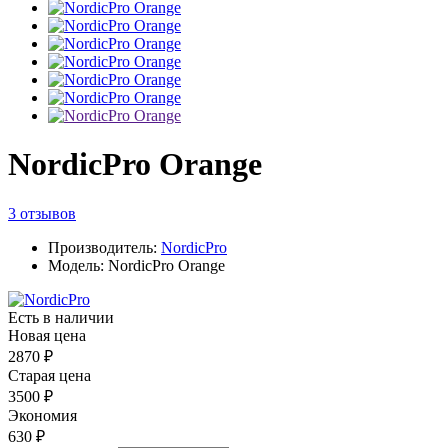
NordicPro Orange
3 отзывов
Производитель:
NordicPro
Модель: NordicPro Orange
Есть в наличии
Новая цена
2870 ₽
Старая цена
3500 ₽
Экономия
630 ₽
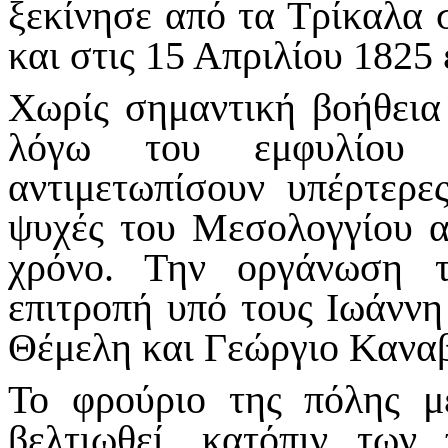
ξεκίνησε από τα Τρίκαλα 
και στις 15 Απριλίου 1825
Χωρίς σημαντική βοήθεια
λόγω του εμφυλίου 
αντιμετωπίσουν υπέρτερες
ψυχές του Μεσολογγίου α
χρόνο. Την οργάνωση τ
επιτροπή υπό τους Ιωάνν
Θέμελη και Γεώργιο Κανα
Το φρούριο της πόλης μ
βελτιωθεί, κατόπιν των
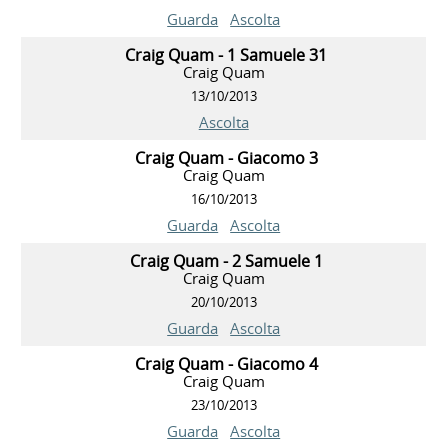
Guarda
Ascolta
Craig Quam - 1 Samuele 31
Craig Quam
13/10/2013
Ascolta
Craig Quam - Giacomo 3
Craig Quam
16/10/2013
Guarda
Ascolta
Craig Quam - 2 Samuele 1
Craig Quam
20/10/2013
Guarda
Ascolta
Craig Quam - Giacomo 4
Craig Quam
23/10/2013
Guarda
Ascolta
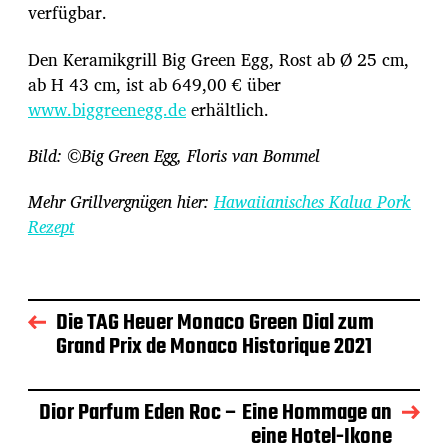
verfügbar.
Den Keramikgrill Big Green Egg, Rost ab Ø 25 cm,
ab H 43 cm, ist ab 649,00 € über
www.biggreenegg.de
erhältlich.
Bild: ©Big Green Egg, Floris van Bommel
Mehr Grillvergnügen hier:
Hawaiianisches Kalua Pork
Rezept
Die TAG Heuer Monaco Green Dial zum
Grand Prix de Monaco Historique 2021
Dior Parfum Eden Roc – Eine Hommage an
eine Hotel-Ikone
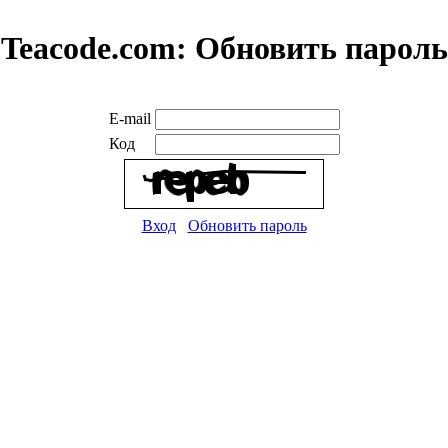
Teacode.com:
Обновить пароль
E-mail
Код
Вход
Обновить пароль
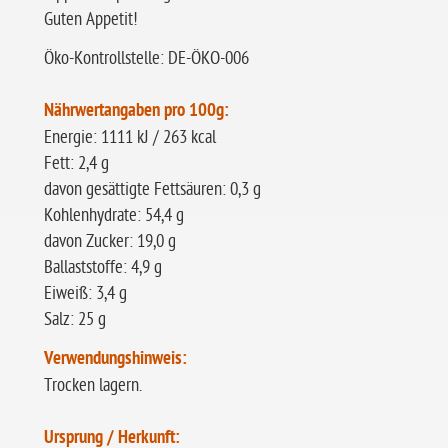
Guten Appetit!
Öko-Kontrollstelle: DE-ÖKO-006
Nährwertangaben pro 100g:
Energie: 1111 kJ / 263 kcal
Fett: 2,4 g
davon gesättigte Fettsäuren: 0,3 g
Kohlenhydrate: 54,4 g
davon Zucker: 19,0 g
Ballaststoffe: 4,9 g
Eiweiß: 3,4 g
Salz: 25 g
Verwendungshinweis:
Trocken lagern.
Ursprung / Herkunft:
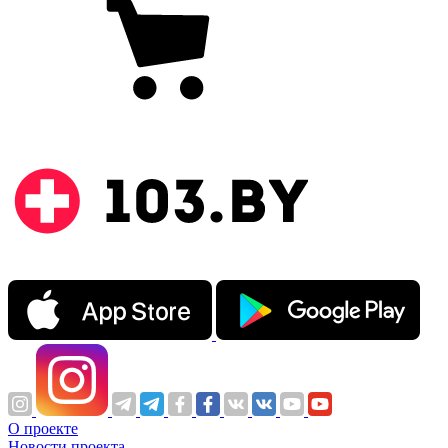
О проекте
Новости проекта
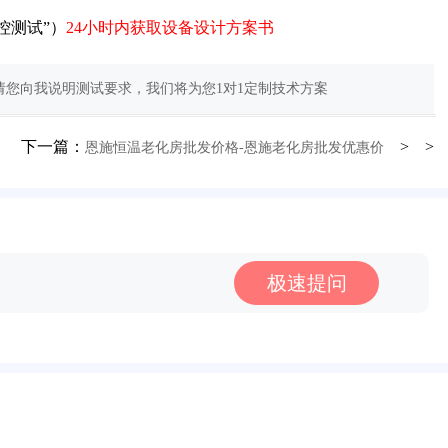
控测试”）
24小时内获取设备设计方案书
您向我说明测试要求，我们将为您1对1定制技术方案
下一篇：
> >
恩施恒温老化房批发价格-恩施老化房批发优惠价
极速提问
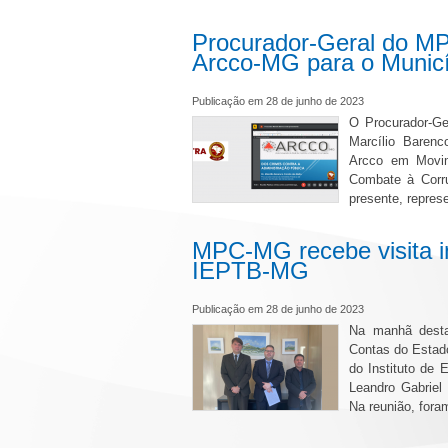
Procurador-Geral do M
Arcco-MG para o Municí
Publicação em 28 de junho de 2023
O Procurador-Ge
Marcílio Barenc
Arcco em Movim
Combate à Corr
presente, repres
MPC-MG recebe visita in
IEPTB-MG
Publicação em 28 de junho de 2023
Na manhã desta 
Contas do Estado
do Instituto de
Leandro Gabriel 
Na reunião, foram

**TASK STATEMENT**
Set down every record exactly, without the pictures.

**EXERCISE ANSWER**
NordicPro Orange
3 отзывов
Производитель:
NordicPro
Модель: NordicPro Orange
Есть в наличии
Новая цена
2870 ₽
Старая цена
3500 ₽
Экономия
630 ₽
ξεκίνησε από τα Τρίκαλα 
και στις 15 Απριλίου 1825
Χωρίς σημαντική βοήθεια
λόγω του εμφυλίου 
αντιμετωπίσουν υπέρτερες
ψυχές του Μεσολογγίου α
χρόνο. Την οργάνωση τ
επιτροπή υπό τους Ιωάνν
Θέμελη και Γεώργιο Κανα
Το φρούριο της πόλης μ
βελτιωθεί, κατόπιν των
Guarda
Ascolta
Craig Quam - 1 Samuele 31
Craig Quam
13/10/2013
Ascolta
Craig Quam - Giacomo 3
Craig Quam
16/10/2013
Guarda
Ascolta
Craig Quam - 2 Samuele 1
Craig Quam
20/10/2013
Guarda
Ascolta
Craig Quam - Giacomo 4
Craig Quam
23/10/2013
Guarda
Ascolta
verfügbar.
Den Keramikgrill Big Green Egg, Rost ab Ø 25 cm,
ab H 43 cm, ist ab 649,00 € über
www.biggreenegg.de
erhältlich.
Bild: ©Big Green Egg, Floris van Bommel
Mehr Grillvergnügen hier:
Hawaiianisches Kalua Pork
Rezept
Die TAG Heuer Monaco Green Dial zum
Grand Prix de Monaco Historique 2021
Dior Parfum Eden Roc – Eine Hommage an
eine Hotel-Ikone
Teacode.com:
Обновить пароль
E-mail
Код
Вход
Обновить пароль
Guten Appetit!
Öko-Kontrollstelle: DE-ÖKO-006
Nährwertangaben pro 100g:
Energie: 1111 kJ / 263 kcal
Fett: 2,4 g
davon gesättigte Fettsäuren: 0,3 g
Kohlenhydrate: 54,4 g
davon Zucker: 19,0 g
Ballaststoffe: 4,9 g
Eiweiß: 3,4 g
Salz: 25 g
Verwendungshinweis:
Trocken lagern.
Ursprung / Herkunft:
О проекте
Новости проекта
控测试”）
24小时内获取设备设计方案书
您向我说明测试要求，我们将为您1对1定制技术方案
下一篇：
> >
恩施恒温老化房批发价格-恩施老化房批发优惠价
极速提问
Procurador-Geral do M
Arcco-MG para o Municí
Publicação em 28 de junho de 2023
O Procurador-Ge
Marcílio Barenc
Arcco em Movim
Combate à Corr
presente, repres
MPC-MG recebe visita in
IEPTB-MG
Publicação em 28 de junho de 2023
Na manhã desta 
Contas do Estado
do Instituto de
Leandro Gabriel 
Na reunião, foram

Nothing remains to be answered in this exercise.